Employees are allowed personal clean-up time of up to 5 minutes before meals and 10 minutes prior to the end of the workday. Those working with noxious or poisonous chemicals can have 10 minutes before meals and additional clean-up time may be permitted at the employer’s discretion. Employees are not allowed to leave the work premises during the clean-up period or before the end of the workday without permission.
According to section 37.14 of the Unit 1 and Unit 10 contracts, sick leave can be used instead of a vacation day if you become ill during your vacation if you can provide a physician’s note or satisfactory proof to your employer.
The FMLA is a law that requires larger employers to provide employees with up to 12 weeks of job-protected unpaid leave for various reasons, such as caring for a sick family member or a new child. To be eligible, the employee must work for a business with 50 or more employees within a 75-mile radius, have worked for at least 12 months, and 1,250 hours within the last 12 months. The FMLA also provides additional protections for eligible employees.
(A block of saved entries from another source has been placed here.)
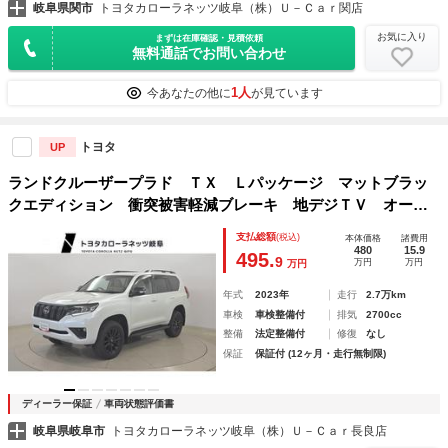
岐阜県関市
トヨタカローラネッツ岐阜（株）Ｕ－Ｃａｒ関店
お気に入り
まずは在庫確認・見積依頼
無料通話でお問い合わせ
1人
今あなたの他に
が見ています
トヨタ
UP
ランドクルーザープラド ＴＸ Ｌパッケージ マットブラッ
クエディション 衝突被害軽減ブレーキ 地デジＴＶ オート
エアコン アルミ セキュリティー ＬＥＤライト ＥＴＣ車
支払総額
(税込)
本体価格
諸費用
載器 電動パワーシート オートクルーズ キーレス 黒革シ
480
15.9
495.
9
万円
万円
万円
ート ＴＶ エアバック 横滑り防止 ＡＢＳ
年式
2023年
走行
2.7万km
車検
車検整備付
排気
2700cc
整備
法定整備付
修復
なし
保証
保証付 (12ヶ月・走行無制限)
ディーラー保証
車両状態評価書
岐阜県岐阜市
トヨタカローラネッツ岐阜（株）Ｕ－Ｃａｒ長良店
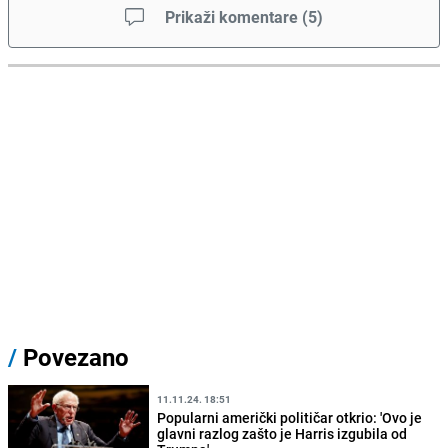
Prikaži komentare
(
5
)
/
Povezano
11.11.24. 18:51
Popularni američki političar otkrio: 'Ovo je
glavni razlog zašto je Harris izgubila od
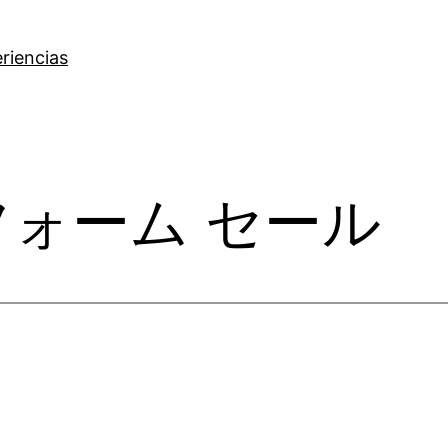
riencias
フォーム セール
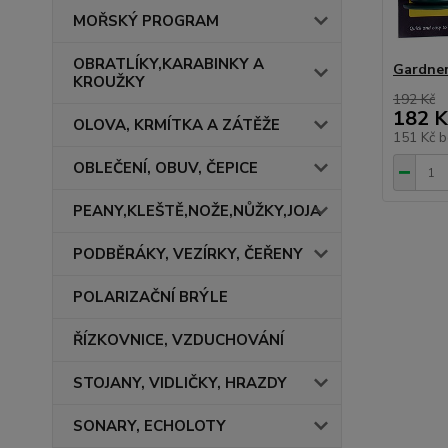
MOŘSKÝ PROGRAM
OBRATLÍKY,KARABINKY A
Gardner
KROUŽKY
192 Kč
182 K
OLOVA, KRMÍTKA A ZÁTĚŽE
151 Kč
b
OBLEČENÍ, OBUV, ČEPICE
PEANY,KLEŠTĚ,NOŽE,NŮŽKY,JOJA
PODBĚRÁKY, VEZÍRKY, ČEŘENY
POLARIZAČNÍ BRÝLE
ŘÍZKOVNICE, VZDUCHOVÁNÍ
STOJANY, VIDLIČKY, HRAZDY
SONARY, ECHOLOTY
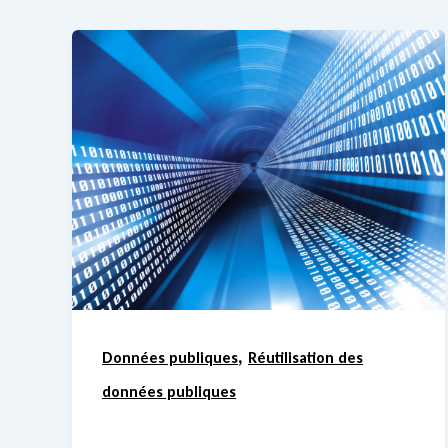
,
Données publiques
Réutilisation des
données publiques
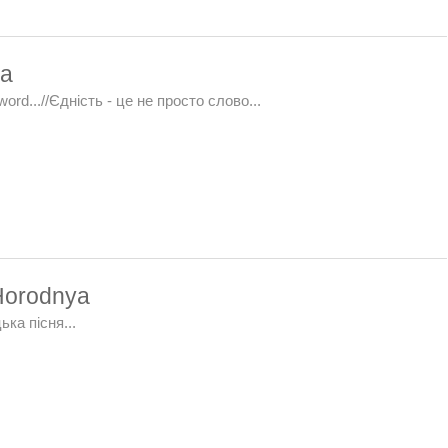
ka
 word...//Єдність - це не просто слово...
Horodnya
ька пісня...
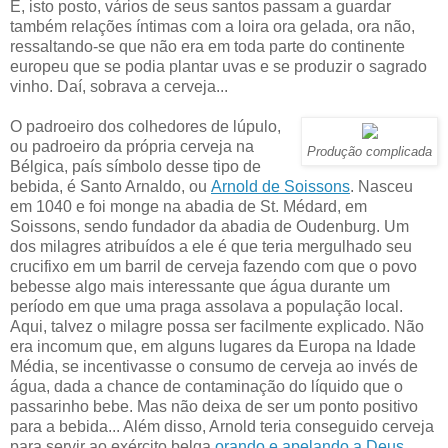
E, isto posto, vários de seus santos passam a guardar
também relações íntimas com a loira ora gelada, ora não,
ressaltando-se que não era em toda parte do continente
europeu que se podia plantar uvas e se produzir o sagrado
vinho. Daí, sobrava a cerveja...
O padroeiro dos colhedores de lúpulo,
ou padroeiro da própria cerveja na
Produção complicada
Bélgica, país símbolo desse tipo de
bebida, é Santo Arnaldo, ou
Arnold de Soissons
. Nasceu
em 1040 e foi monge na abadia de St. Médard, em
Soissons, sendo fundador da abadia de Oudenburg. Um
dos milagres atribuídos a ele é que teria mergulhado seu
crucifixo em um barril de cerveja fazendo com que o povo
bebesse algo mais interessante que água durante um
período em que uma praga assolava a população local.
Aqui, talvez o milagre possa ser facilmente explicado. Não
era incomum que, em alguns lugares da Europa na Idade
Média, se incentivasse o consumo de cerveja ao invés de
água, dada a chance de contaminação do líquido que o
passarinho bebe. Mas não deixa de ser um ponto positivo
para a bebida... Além disso, Arnold teria conseguido cerveja
para servir ao exército belga
orando e apelando a Deus
.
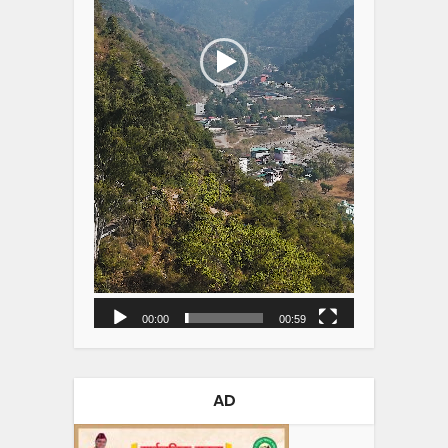
00:00
00:59
AD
For the filing of a Step-1 grievance, see Section 15.11 of the Unit 1 and Unit 10 contracts.
The Unit 1 and Unit 10 contracts state that if an employee believes there has been a violation of the contract, they may file a Step-1 grievance. This grievance must be filed in writing with the department head or their designee within 18 calendar days of the alleged violation. The term “after the occurrence of the alleged violation” is defined differently depending on the situation. For discharge, it is 18 calendar days after the effective date of the discharge. For suspension, it is 18 calendar days after the last day of the suspension. For other disciplinary actions, it is 18 calendar days after the effective date of the discipline. For other alleged violations, it is 18 calendar days after the alleged violation occurred unless the violation is continuing, in which case it is 18 calendar days after the alleged violation first became known to the employee or the union if the employee did not know of the alleged violation.
If the alleged violation is a payroll computational error, the grievance must be filed within 18 calendar days after it is discovered by the grieving party and/or the union. Section 15 of the Grievance Procedure provides additional timetables for the employer’s responses to a grievance and union step appeals in the grievance procedure. If a grievance is not filed timely as provided in Section 15, the employer does not need to consider it. However, deadlines may be extended by mutual agreement by the employer and union.
Section 15. Grievance Procedure provides for additional timetables for Employer’s responses to a grievance and Union step appeals in the grievance procedure. A grievance not filed timely as provided in Section 15 “need not be considered by the Employer.” However, deadlines may be extended by mutual agreement by the Employer and Union.